The Problem We're Solving
When you ask a single AI a question, you get one perspective. That AI might be confident, but it could also be wrong, biased, or missing something obvious. It's like asking one person for advice and taking it as gospel.
What the Council Does
The Council of Clifs asks six different AI "personas" the same question. Each persona has a different job:
- The Architect — thinks about structure, systems, and how pieces fit together
- The Devil's Advocate — actively looks for holes and challenges assumptions
- The Guardian — focuses on risk, safety, and what could go wrong
- The Innovator — explores creative and unconventional approaches
- The Strategist — considers long-term implications and competitive angles
- The Builder — thinks practically about execution and implementation
Why This Works Better
Imagine you're deciding whether to launch a new product. Instead of one opinion, you get six different lenses examining the same decision. When they agree, you have high confidence. When they disagree, you've found the interesting parts that need more thought.

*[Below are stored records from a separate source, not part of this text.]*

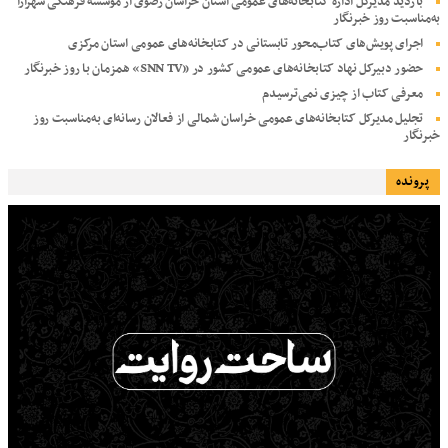
بازدید مدیرکل اداره کتابخانه‌های عمومی استان خراسان رضوی از موسسه فرهنگی شهرآرا
به‌مناسبت روز خبرنگار
اجرای پویش‌های کتاب‌محور تابستانی در کتابخانه‌های عمومی استان مرکزی
حضور دبیرکل نهاد کتابخانه‌های عمومی کشور در «SNN TV» همزمان با روز خبرنگار
معرفی کتاب از چیزی نمی‌ترسیدم
تجلیل مدیرکل کتابخانه‌های عمومی خراسان شمالی از فعالان رسانه‌ای به‌مناسبت روز
خبرنگار
پرونده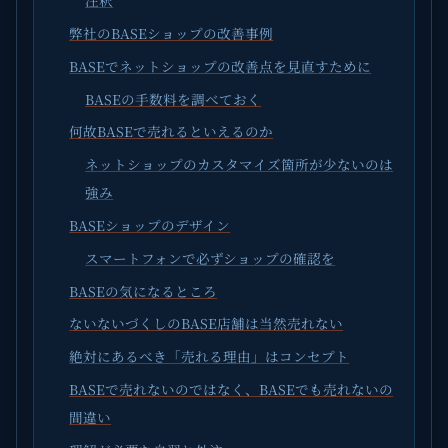
注釈
弊社のBASEショップの改善事例
BASEでネットショップの改善点を見直すために
BASEの手数料を調べておく
何故BASEで売れるといえるのか
ネットショップのカスタマイズ箇所が少ないのは
強み
BASEショップのデザイン
スマートフォンで必ずショップの確認を
BASEの気になるところ
ないないづくしのBASE店舗は当然売れない
絶対にあるべき「売れる理由」はコンセプト
BASEで売れないのではなく、BASEでも売れないの
間違い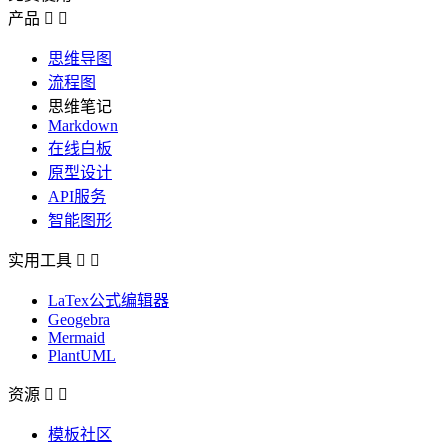
产品


思维导图
流程图
思维笔记
Markdown
在线白板
原型设计
API服务
智能图形
实用工具


LaTex公式编辑器
Geogebra
Mermaid
PlantUML
资源


模板社区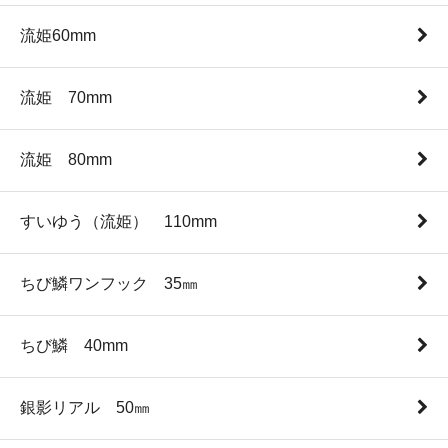
流姫60mm
流姫 70mm
流姫 80mm
すいゆう（流姫） 110mm
ちび鱗ワンフック 35㎜
ちび鱗 40mm
銀影リアル 50㎜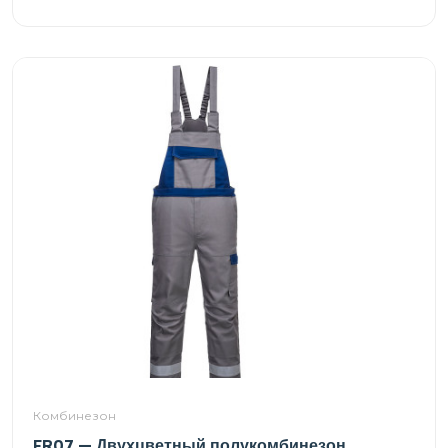
Комбинезон
FR07 — Двухцветный полукомбинезон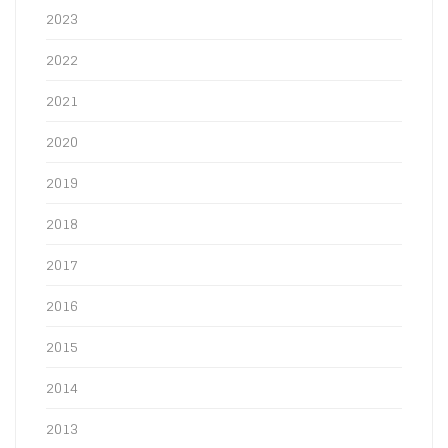
2023
2022
2021
2020
2019
2018
2017
2016
2015
2014
2013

The 10th Man Rule: When everyone agrees unanimously, an automatic "shadow auditor" kicks in to argue the opposite position. This prevents dangerous groupthink — the same principle Israeli intelligence uses for critical decisions.
The Result
You get a synthesized recommendation that accounts for multiple perspectives, highlights where the personas disagreed, and flags risks you might not have considered. It's like having a diverse advisory board that actually talks to each other.
Architecture Overview
The Council implements a multi-model consensus engine with parallel execution across heterogeneous LLM backends. Each persona maps to specific model configurations optimized for their cognitive style.
Model Routing
- The Architect → Claude Sonnet 4.5 (structured reasoning, low temperature)
- The Devil's Advocate → Claude Sonnet 4 (adversarial prompting)
- The Guardian → Claude Haiku (consistent risk heuristics)
- The Innovator → Llama 3.1 70B (diverse training distribution)
- The Strategist → Claude Sonnet 4 (game-theoretic reasoning)
- The Builder → Claude Haiku (practical implementation focus)
Consensus Mechanism
Responses are collected in parallel via AWS Bedrock. The system performs:
- Semantic similarity scoring — embeddings compared pairwise
- Divergence detection — flags when models disagree by >25%
- Weighted synthesis — persona weights configurable per domain
- Conflict arbitration — surfaces disagreements explicitly
10th Man Protocol: When initial response entropy falls below threshold (unanimous agreement), an async shadow process invokes an adversarial prompt against the consensus. This dissent analysis is injected before any escalation decision, implementing institutional checks against false confidence.
Infrastructure
Built on AWS Lambda (Node.js 20.x) with DynamoDB for session persistence. API Gateway handles routing via tw2c8v0s95. Async jobs support Opus 4.5 inference times (5+ min timeout). SHA-256 baseline tracking enables drift detection across runs.
Performance
Multi-model consensus achieves 90% task success rate vs 53-80% for single-model approaches. The architectural overhead (~3-5s parallel invocation) is offset by significantly reduced error rates and rework cycles.